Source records
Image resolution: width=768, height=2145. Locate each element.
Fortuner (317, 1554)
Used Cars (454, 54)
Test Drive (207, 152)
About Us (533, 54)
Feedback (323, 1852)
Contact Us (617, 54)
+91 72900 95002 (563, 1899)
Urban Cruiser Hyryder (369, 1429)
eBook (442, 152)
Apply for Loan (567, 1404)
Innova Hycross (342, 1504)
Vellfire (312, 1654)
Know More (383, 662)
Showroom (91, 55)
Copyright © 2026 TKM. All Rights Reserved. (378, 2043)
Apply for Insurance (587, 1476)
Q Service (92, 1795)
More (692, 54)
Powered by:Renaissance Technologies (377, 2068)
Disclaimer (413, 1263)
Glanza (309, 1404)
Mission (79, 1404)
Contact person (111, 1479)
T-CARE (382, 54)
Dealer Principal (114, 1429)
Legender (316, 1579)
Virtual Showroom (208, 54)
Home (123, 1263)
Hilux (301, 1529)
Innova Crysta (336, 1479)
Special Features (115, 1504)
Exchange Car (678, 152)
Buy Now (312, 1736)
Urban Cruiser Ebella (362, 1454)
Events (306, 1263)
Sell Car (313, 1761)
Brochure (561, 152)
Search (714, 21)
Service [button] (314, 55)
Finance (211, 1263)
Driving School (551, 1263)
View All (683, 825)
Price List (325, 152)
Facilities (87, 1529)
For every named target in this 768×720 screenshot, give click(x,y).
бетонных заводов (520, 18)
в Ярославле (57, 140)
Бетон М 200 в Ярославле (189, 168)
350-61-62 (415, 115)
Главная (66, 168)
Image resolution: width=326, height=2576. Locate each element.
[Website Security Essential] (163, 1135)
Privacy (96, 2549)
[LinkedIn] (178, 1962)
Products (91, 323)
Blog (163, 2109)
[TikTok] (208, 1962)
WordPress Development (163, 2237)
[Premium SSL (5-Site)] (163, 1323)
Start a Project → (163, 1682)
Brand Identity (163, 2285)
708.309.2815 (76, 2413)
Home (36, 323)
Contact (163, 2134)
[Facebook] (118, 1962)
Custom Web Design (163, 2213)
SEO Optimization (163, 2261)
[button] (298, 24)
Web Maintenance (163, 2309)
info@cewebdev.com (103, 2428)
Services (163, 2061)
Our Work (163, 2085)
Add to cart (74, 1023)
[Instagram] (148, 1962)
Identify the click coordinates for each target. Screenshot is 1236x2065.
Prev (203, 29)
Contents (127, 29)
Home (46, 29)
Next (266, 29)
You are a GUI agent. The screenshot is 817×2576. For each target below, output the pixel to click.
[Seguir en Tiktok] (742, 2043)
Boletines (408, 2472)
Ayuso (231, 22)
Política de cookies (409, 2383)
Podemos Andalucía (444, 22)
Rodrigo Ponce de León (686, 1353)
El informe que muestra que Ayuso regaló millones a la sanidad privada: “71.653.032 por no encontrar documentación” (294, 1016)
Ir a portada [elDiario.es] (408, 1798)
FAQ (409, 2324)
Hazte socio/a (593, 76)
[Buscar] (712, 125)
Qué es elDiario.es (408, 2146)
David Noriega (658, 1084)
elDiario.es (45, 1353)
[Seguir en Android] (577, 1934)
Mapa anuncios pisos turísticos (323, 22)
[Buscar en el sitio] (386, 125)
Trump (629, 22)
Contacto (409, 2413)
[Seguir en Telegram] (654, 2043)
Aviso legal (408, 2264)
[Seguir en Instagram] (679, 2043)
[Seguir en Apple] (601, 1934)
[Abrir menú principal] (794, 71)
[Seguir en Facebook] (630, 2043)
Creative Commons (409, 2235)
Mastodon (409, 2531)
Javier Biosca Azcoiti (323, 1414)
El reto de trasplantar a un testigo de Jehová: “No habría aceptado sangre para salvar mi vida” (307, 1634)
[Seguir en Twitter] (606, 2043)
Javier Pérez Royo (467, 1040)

Problem statement:
Reproduce, character for character, only the lines of the preceding data that start at the line with "David Noriega (658, 1084)" and end at the line with "Mastodon (409, 2531)", both included.

Response to the exercise:
David Noriega (658, 1084)
elDiario.es (45, 1353)
[Seguir en Android] (577, 1934)
Mapa anuncios pisos turísticos (323, 22)
[Buscar en el sitio] (386, 125)
Trump (629, 22)
Contacto (409, 2413)
[Seguir en Telegram] (654, 2043)
Aviso legal (408, 2264)
[Seguir en Instagram] (679, 2043)
[Seguir en Apple] (601, 1934)
[Abrir menú principal] (794, 71)
[Seguir en Facebook] (630, 2043)
Creative Commons (409, 2235)
Mastodon (409, 2531)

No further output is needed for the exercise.